Comparing estimates and their standard errors from mixed effects and linear models

2017/08/15

Some background

One reason to use mixed effects models is that they help to account for data with a complex structure, such as multiple responses (to questions, for example) from the same people, students grouped into classes, and measures collected over time. Often, the way they account for these complex structures is in terms of reducing their bias, which has to do with when a model comes up with an estimate that is off - too large, too small, or maybe too certain (or uncertain) relative to the true value of the thing that is estimated.

So, how are estimates (and their certainty) affected when using a mixed effects model instead of a linear model (i.e., regression)? Let’s first get into two ideas.

Big idea #1: The bias and variance trade off

Looking at models this way, bias represents a model that is “under-fit” (one that does not reflect the underlying patterns in the data), whereas variance represents a model that is “over-fit” (one that is fit very closely to its underlying data but may not generalize to other data sets). This book by James et al. (2013) describes this well, as does this book by McElreath (2015) that I did not want to like (in part because I read a review by Sweet about it but did, in particularly clear language. From this approach, mixed effects models do not reduce bias so much as balance this trade-off (more in a bit).

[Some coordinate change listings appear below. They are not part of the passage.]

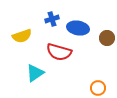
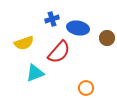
yellow semicircle: moved 2 px right, 7 px down
red semicircle: rotated 65 degrees counterclockwise
cyan triangle: rotated 12 degrees clockwise
orange circle: moved 12 px left
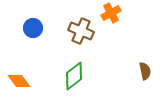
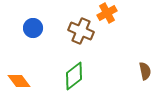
orange cross: moved 4 px left
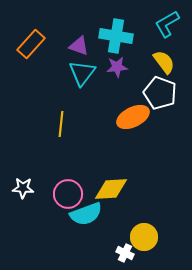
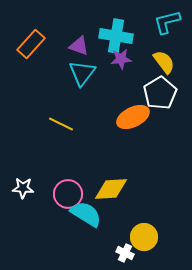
cyan L-shape: moved 2 px up; rotated 16 degrees clockwise
purple star: moved 4 px right, 8 px up
white pentagon: rotated 20 degrees clockwise
yellow line: rotated 70 degrees counterclockwise
cyan semicircle: rotated 128 degrees counterclockwise
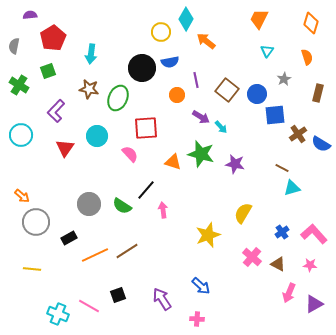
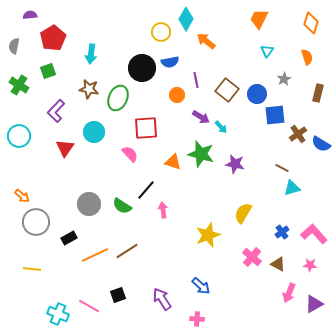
cyan circle at (21, 135): moved 2 px left, 1 px down
cyan circle at (97, 136): moved 3 px left, 4 px up
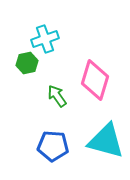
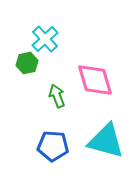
cyan cross: rotated 24 degrees counterclockwise
pink diamond: rotated 33 degrees counterclockwise
green arrow: rotated 15 degrees clockwise
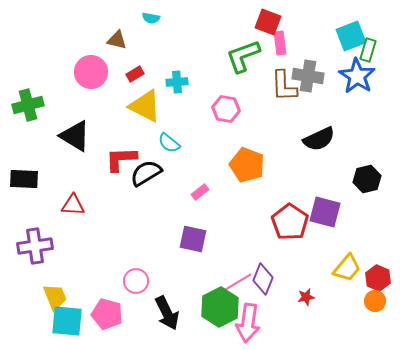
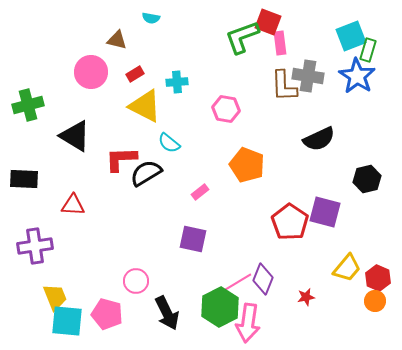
green L-shape at (243, 56): moved 1 px left, 19 px up
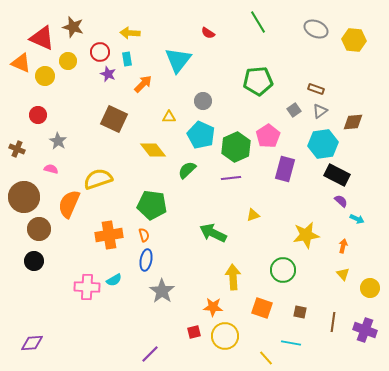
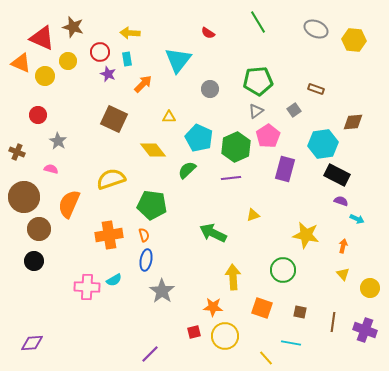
gray circle at (203, 101): moved 7 px right, 12 px up
gray triangle at (320, 111): moved 64 px left
cyan pentagon at (201, 135): moved 2 px left, 3 px down
brown cross at (17, 149): moved 3 px down
yellow semicircle at (98, 179): moved 13 px right
purple semicircle at (341, 201): rotated 24 degrees counterclockwise
yellow star at (306, 235): rotated 20 degrees clockwise
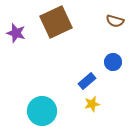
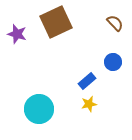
brown semicircle: moved 2 px down; rotated 150 degrees counterclockwise
purple star: moved 1 px right, 1 px down
yellow star: moved 3 px left
cyan circle: moved 3 px left, 2 px up
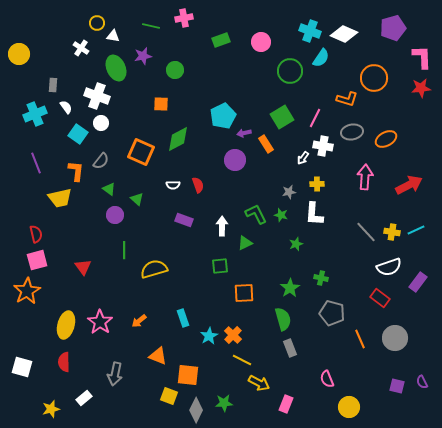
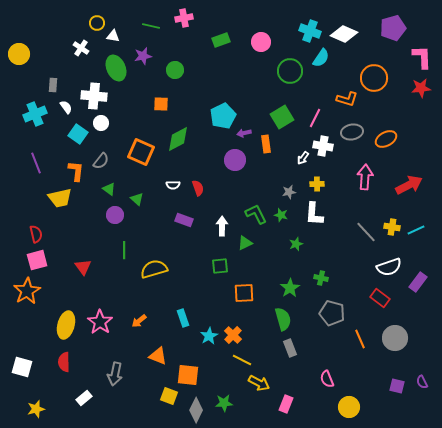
white cross at (97, 96): moved 3 px left; rotated 15 degrees counterclockwise
orange rectangle at (266, 144): rotated 24 degrees clockwise
red semicircle at (198, 185): moved 3 px down
yellow cross at (392, 232): moved 5 px up
yellow star at (51, 409): moved 15 px left
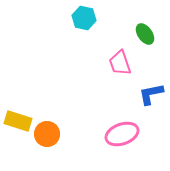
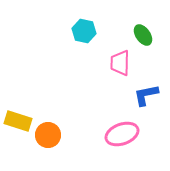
cyan hexagon: moved 13 px down
green ellipse: moved 2 px left, 1 px down
pink trapezoid: rotated 20 degrees clockwise
blue L-shape: moved 5 px left, 1 px down
orange circle: moved 1 px right, 1 px down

Let’s set up in R, and return to some of the rail-trail data. In brief, the data are reviews for around 200 rail-trails in Michigan, where each trail is associated with one or more (often many more) reviews. The models predict the rail-trail’s reviews based on characteristics of the trail: how long it is, whether it is paved or crushed stone, and so on.

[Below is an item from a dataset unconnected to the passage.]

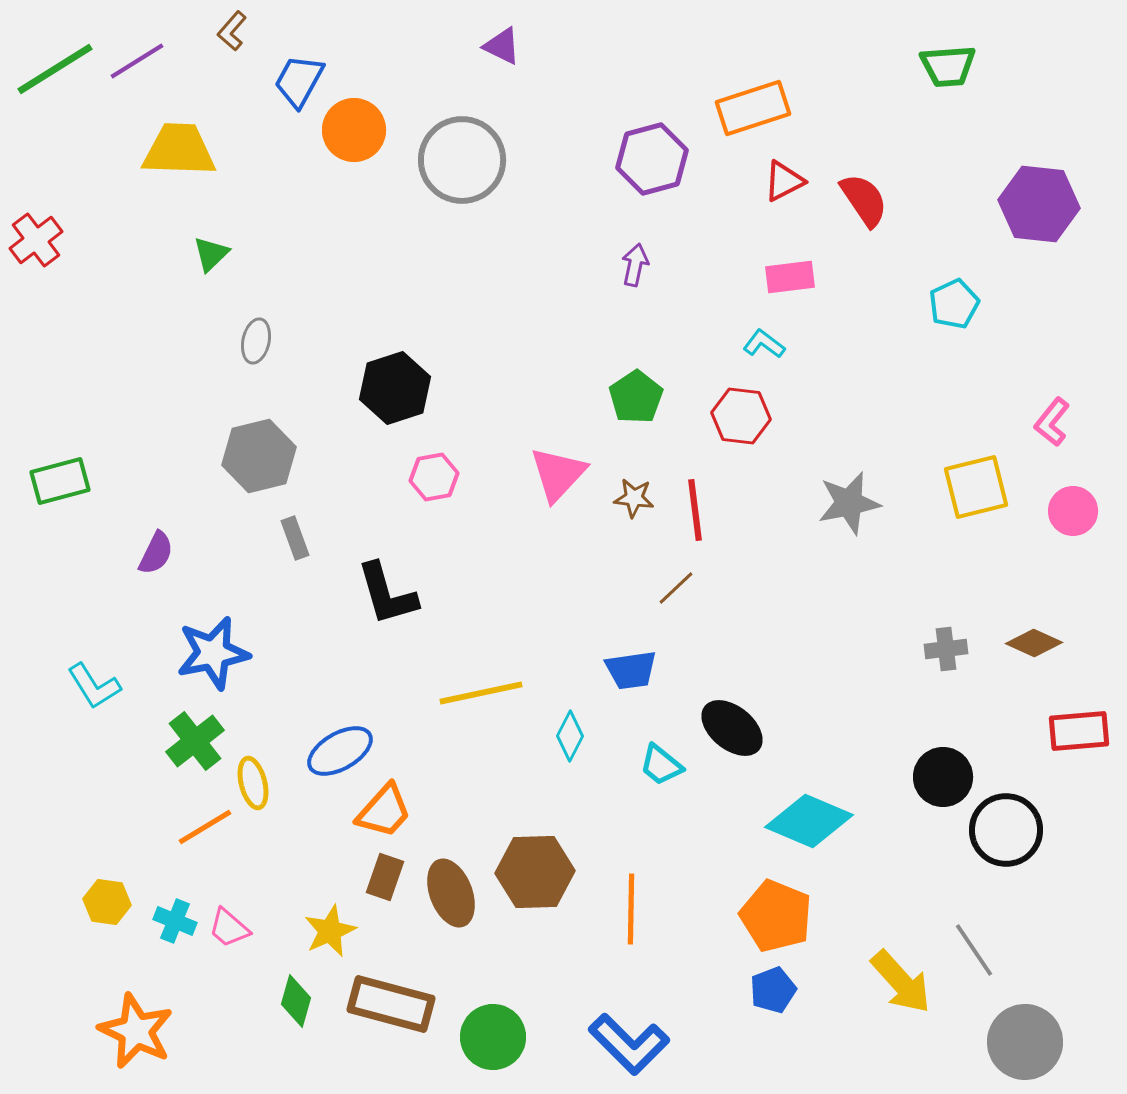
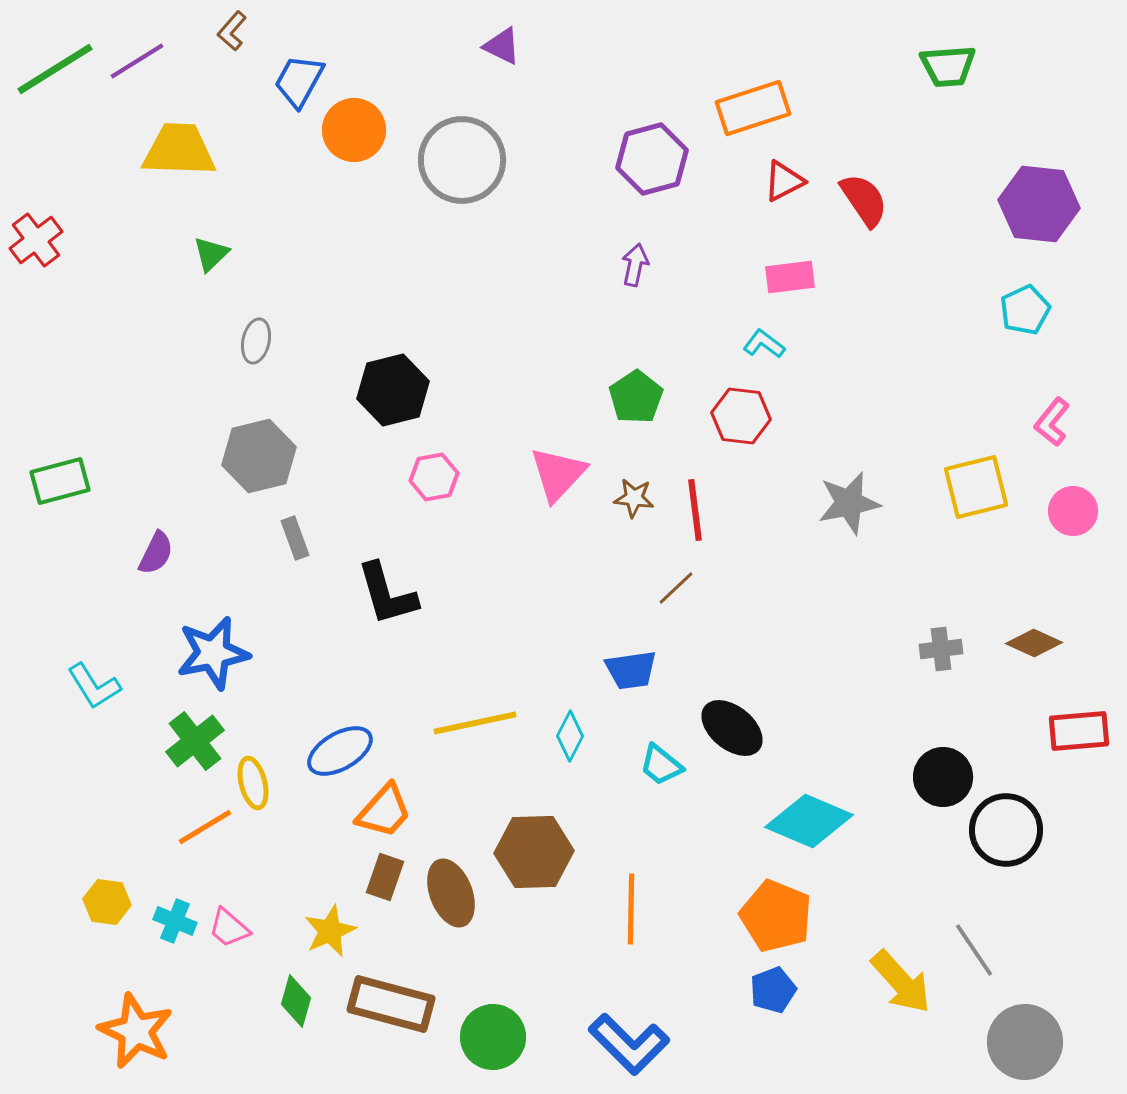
cyan pentagon at (954, 304): moved 71 px right, 6 px down
black hexagon at (395, 388): moved 2 px left, 2 px down; rotated 4 degrees clockwise
gray cross at (946, 649): moved 5 px left
yellow line at (481, 693): moved 6 px left, 30 px down
brown hexagon at (535, 872): moved 1 px left, 20 px up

Big idea #2: “Pooling” of estimates

The frame for looking at these is the idea of complete pooling (what we do when we specify a model with no group information), no pooling (what we do when we specify a model with group information through something like dummy-codes), and partial pooling (what we do when we specify a model with group information through a mixed-effects model). In terms of how we model these and just to establish a few terms, with “group” being a reference to some unit such as classes, students (in the case of repeated measures or longitudinal data):

  • Complete pooling: A a linear (or regression - or we can even think of them as ANCOVA) model with no dummy codes for groups
  • No pooling: A linear (or regression) model with groups dummy-coded
  • Partial pooling: A regression with intercepts or other coefficients (i.e., slopes) treated as random effects in a mixed-effects (or multi-level) model

In their (sort of classic) book, Gelman and Hill (2007) describe these ideas (about partial pooling as a way to think about what mixed effects models do and how regressions represent complete and no pooling alternates) in a way that I find particularly easy to understand, after having a hard time understanding mixed effects models when I initially learned about them. The way they treat partial pooling is from a (bit of a) Bayesian perspective: The group-specific predictions are a function of a prior estimated from the overall data.

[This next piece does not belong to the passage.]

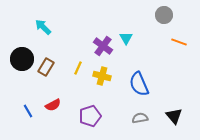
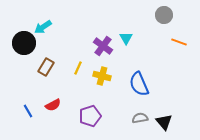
cyan arrow: rotated 78 degrees counterclockwise
black circle: moved 2 px right, 16 px up
black triangle: moved 10 px left, 6 px down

The predictions are partially pooled in the direction of the estimates for the overall data, with how much pooling being determined by not only the mean values of the observations in each group but also how much variation exists within the observations in each groups. This is just a part of a fully Bayesian approach: partially because only the random effects are estimated with a prior distribution (if I understand correctly, in a fully Bayesian approach every parameter) would be estimated with a prior distribution), and partially because the way we interpret (at least the fixed effects in) mixed effects models is the same as for most (non-Bayesian) approaches, like a regression (for which we use the Central Limit Theorem to make inferences), whereas with a Bayesian approach, we can make direct statements about how certain or uncertain we are about our estimate.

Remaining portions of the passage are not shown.